ORLANDOResearchers at the Seattle Prostate Institute, University of Washington, and Northwest Hospital have shown excellent progression-free survival in favorable prostate cancer patients with the use of transperitoneal ultrasound-guided brachytherapy as sole treatment. Peter Grimm, DO, presented eight-year follow-up data on more than 400 patients in a poster presentation at the American Society for Therapeutic Radiology and Oncology meeting.
This is the longest follow-up available for prostate brachytherapy, Dr. Grimm, of the Seattle Prostate Institute, told Oncology News International.
The study included 403 patients treated consecutively between January 1988 and December 1993. All patients had a histologic diagnosis of prostate cancer. The median age was 69 years (range, 46 to 91), and median follow-up was 53 months (range, 12 to 109 months).
Dr. Grimm stressed the importance of patient selection for brachytherapy as the sole modality. These patients, he said, were selected on the basis of low risk for locally extensive or disseminated disease. The majority (61%) had stage T2a disease; the rest broke down as follows: T1a, 2%; T1b, 3%; T1c, 22%; T2b, 11%; and T2c, 1%. Gleason score at presentation was also considered, with 40% of patients having a Gleason score of 2 to 4; 51%, Gleason 5 to 6; and 9%, Gleason 7 to 10.
All patients underwent permanent transperitoneal seed implant as their sole treatment. None of the patient received adjuvant hormonal therapy. Patients received either iodine-125 with an average of 99 seeds at 0.35 mCi per seed to an MPD (minimum peripheral dose) of 160 Gy, or palladium-103 with an average of 95 seeds at 1.3 mCi per seed to an MPD of 115 Gy.
Multiple Endpoints Examined
Dr. Grimm and his colleagues looked at several endpoints to get a clear perspective on the treatments efficacy. Were trying to include different ways of looking at the data, Dr. Grimm said in an interview.
He believes the most sensitive endpoint is biochemical progression-free survival, defined by ASTRO in 1996 as the absence of a consecutive rise in PSA over three or more measurements.
Using the ASTRO definition, the overall biochemical progression-free survival at 8 years in these patients is 86%, Dr. Grimm reported. When looked at by disease stage, this endpoint breaks down as follows: T1a,b, 86%; T1c, 81%; T2a, 90%; T2b, 78%; and T2c, 53%.
By Gleason score, 8-year biochemical progression-free survival is 89% for those with a score of 2 to 6 and 48% for those with a score of 7 to 10.
Finally, by initial PSA level, progression-free survival was 92% for those with initial PSA of 0 to 4 ng/mL; 90% for PSA of 4 to 10 ng/mL; 85% for PSA of 10 to 20 ng/mL; and 50% for PSA over 20 ng/mL.
Dr. Grimm also calculated 8-year survival of those who failed to achieve a serum PSA of less than 1 ng/mL. This figure, 73%, is, of course, lower than the overall figure of 86%. Dr. Grimm said that he finds use of absolute PSA problematic as an endpoint because some patients never reach PSA below 1 and yet are still progression free.
The patients were also divided into high- and low-risk groups and analyzed by an optimized stratification model. The low-risk group had an initial PSA of 10 ng/mL or less and a Gleason score of 6 or less and showed an 8-year biochemical progression-free survival of 92%.
Those considered high risk had an initial PSA greater than 10 ng/mL or a Gleason score greater than 6. Their progression-free survival was 71% at 8 years.
Overall, patients with an initial PSA less than 20 and Gleason score less than 7 (N = 320) had a 91% biochemical progression-free survival at 8 years vs 56% for initial PSA greater than 20 or Gleason score above 6 (N = 40).
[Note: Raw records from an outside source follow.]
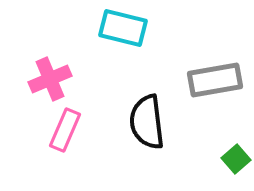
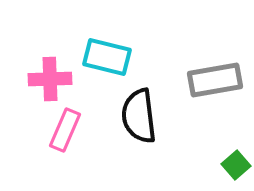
cyan rectangle: moved 16 px left, 29 px down
pink cross: rotated 21 degrees clockwise
black semicircle: moved 8 px left, 6 px up
green square: moved 6 px down
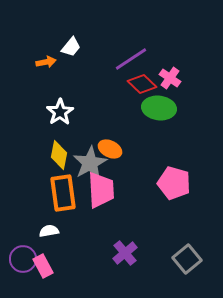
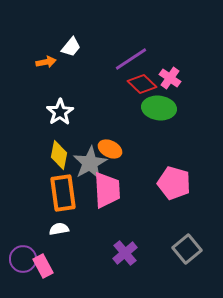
pink trapezoid: moved 6 px right
white semicircle: moved 10 px right, 2 px up
gray square: moved 10 px up
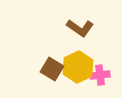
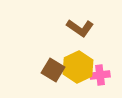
brown square: moved 1 px right, 1 px down
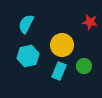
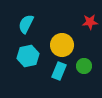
red star: rotated 14 degrees counterclockwise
Biopsy results obtained from 58% of the patients (N = 232) showed 81% as negative, 5% positive, and 14% indeterminate. Dr. Grimm said that the indeterminate biopsy category was categorized by malignant epithelia exhibiting severe radiation effect accompanied by cellular atypia. These patients, he said, resemble those with negative biopsies biochemically and clinically. In a previous review, 85% of patients with an indeterminate biopsy have converted to negative.
Dr. Grimm feels that the results of the clinical update point to permanent seed brachytherapy as being an effective single modality for early-stage prostate cancer. From the various endpoints analyzed, the researchers feel that brachytherapy is equal or superior to surgery or external beam radiation.
We feel that this control rate is largely due to satisfactory prescribed doses, careful preoperative planning, diligent execution of the preplan, and careful selection of patients for seed implant alone, he concluded.